The new report by the Senate investigators said the top WaMu producers, loan officers and sales executives who made high-risk loans or packaged them into securities for sale to Wall Street, were eligible for the bank’s President’s Club, with trips to swank resorts — like Maui in 2005.
WaMu was one of the biggest makers of so-called “option ARM” mortgages. They allowed borrowers to make payments so low that loan debt actually increased every month.

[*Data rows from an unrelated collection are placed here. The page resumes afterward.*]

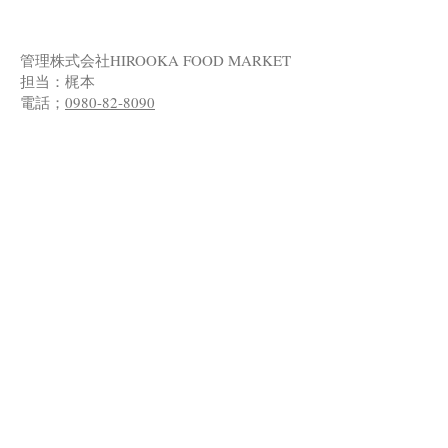
管理株式会社HIROOKA FOOD MARKET​
担当：梶本
電話；
0980-82-8090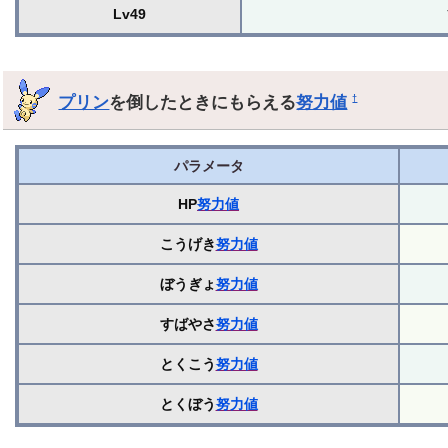
Lv49
プリン
を倒したときにもらえる
努力値
†
パラメータ
HP
努力値
こうげき
努力値
ぼうぎょ
努力値
すばやさ
努力値
とくこう
努力値
とくぼう
努力値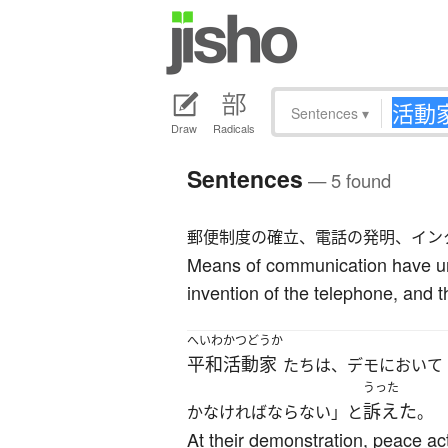
Sentences
▾
Draw
Radicals
Sentences
— 5 found
郵便制度の確立、電話の発明、イン
Means of communication have und
invention of the telephone, and 
へいわかつどうか
平和活動家
たちは、デモにおいて
うった
訴えた
かなければならない」と
。
At their demonstration, peace ac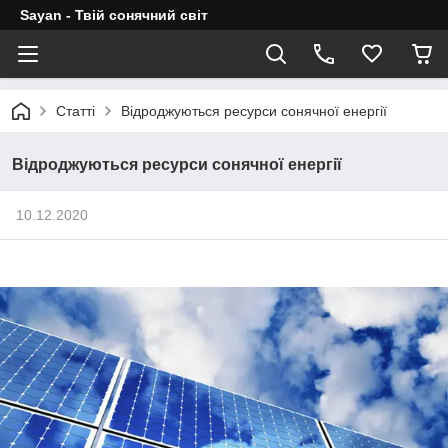
Sayan - Твій сонячний світ
Статті
Відроджуються ресурси сонячної енергії
Відроджуються ресурси сонячної енергії
10.12.2020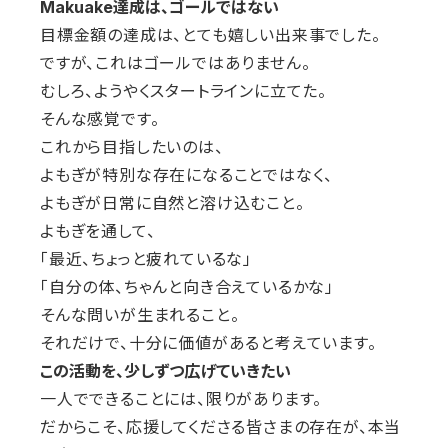
Makuake達成は、ゴールではない
目標金額の達成は、とても嬉しい出来事でした。
ですが、これはゴールではありません。
むしろ、ようやくスタートラインに立てた。
そんな感覚です。
これから目指したいのは、
よもぎが特別な存在になることではなく、
よもぎが日常に自然と溶け込むこと。
よもぎを通して、
「最近、ちょっと疲れているな」
「自分の体、ちゃんと向き合えているかな」
そんな問いが生まれること。
それだけで、十分に価値があると考えています。
この活動を、少しずつ広げていきたい
一人でできることには、限りがあります。
だからこそ、応援してくださる皆さまの存在が、本当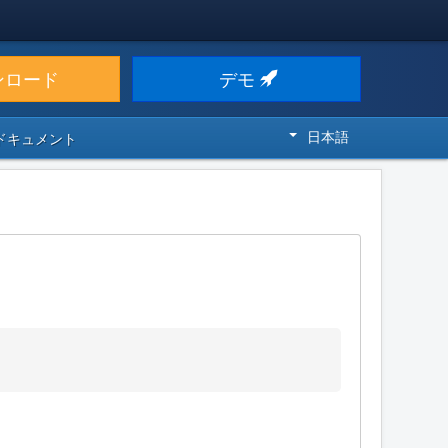
ンロード
デモ
日本語
 ドキュメント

In some cases, sales associates in WaMu offices in California fabricated loan documents, cutting and pasting false names on borrowers’ bank statements. The company’s own probe in 2005, three years before the bank collapsed, found that two top producing offices — in Downey and Montebello, Calif. — had levels of fraud exceeding 58 percent and 83 percent of the loans. Employees violated the bank’s policies on verifying borrowers’ qualifications and reviewing loans.
In an episode in 2007, some of WaMu’s mortgages were viewed as so suspect by American International Group Inc. that it refused to insure them and complained to both California and federal regulators, according to the Senate investigators. AIG itself nearly collapsed in the fall of 2008 and received about $180 billion in bailout aid from the government.
Washington Mutual was repeatedly criticized over the years by its internal auditors and federal regulators for sloppy lending that resulted in high default rates, according to the report. Violations were so serious that in 2007, Washington Mutual closed its affiliate Long Beach Mortgage Co. as a separate entity and took over its subprime lending operations.